A sufficient number of sample injections should be made so that the precision requirements of section Alternatively, the concentration may be calculated using the equation for the least-squares line. This limit is extended by diluting the sample gas before analysis or by reducing the sample aliquot size.
For sources with emission levels between 10 and ppm, the measuring range can be best extended by reducing the sample size. A series of three consecutive injections of the sample calibration gas, at any dilution, must produce results which do not vary by Imagination Brass* - Band Of The 1990s (Vinyl, LP) than 5 percent from the mean of the three injections.
The calibration drift determined from the mean of the three injections made at the beginning and end of any run or series of runs within a hour period must not exceed 5 percent. Losses through the sample transport system must be measured and a correction factor developed to adjust the calibration accuracy to percent. This difference was not determined to be significant. Same as in Method 16, section Draft available from the authors.
Method 16C is a procedure for measuring total reduced sulfur TRS in stationary source emissions using a continuous instrumental analyzer. Quality assurance and quality control requirements are included to assure that you, the tester, collect data of known quality.

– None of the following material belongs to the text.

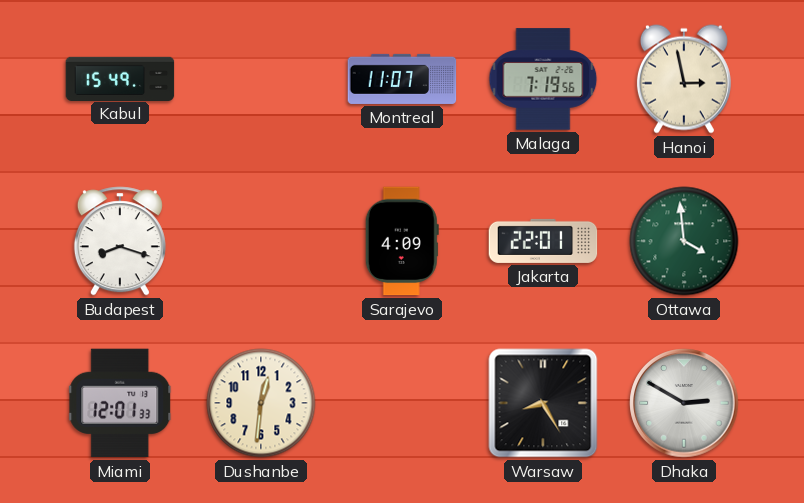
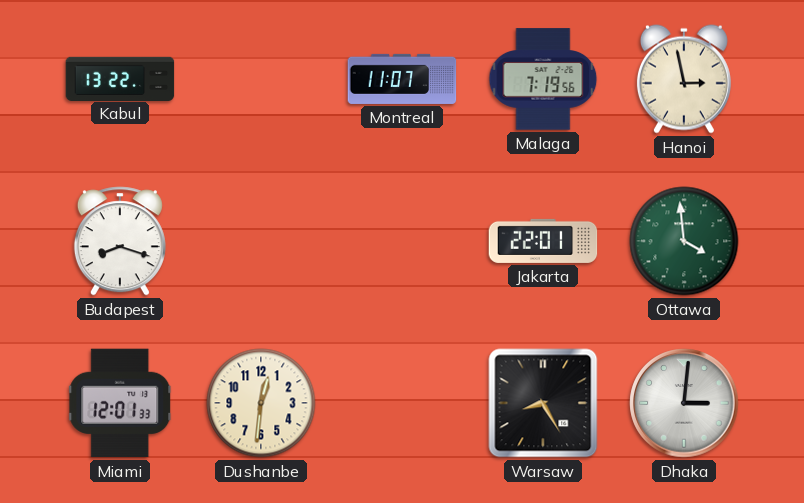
Kabul: 15:49 -> 13:22
Sarajevo: 4:09 -> none
Dhaka: 2:50 -> 3:01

You must document your adherence to these specific requirements for equipment, supplies, sample collection and analysis, calculations, and data analysis. This method does not completely describe all equipment, supplies, and sampling and analytical procedures you will need but refers to Empty Bed Blues - Buddy Tate / Claude Hopkins - Buddy And Claude (CD) methods for some of the details.
Therefore, to obtain reliable results, you should also have a thorough knowledge of these additional test methods which are found in appendix A to this part:. Adherence to the requirements described in Method 16C will enhance the quality of the data obtained.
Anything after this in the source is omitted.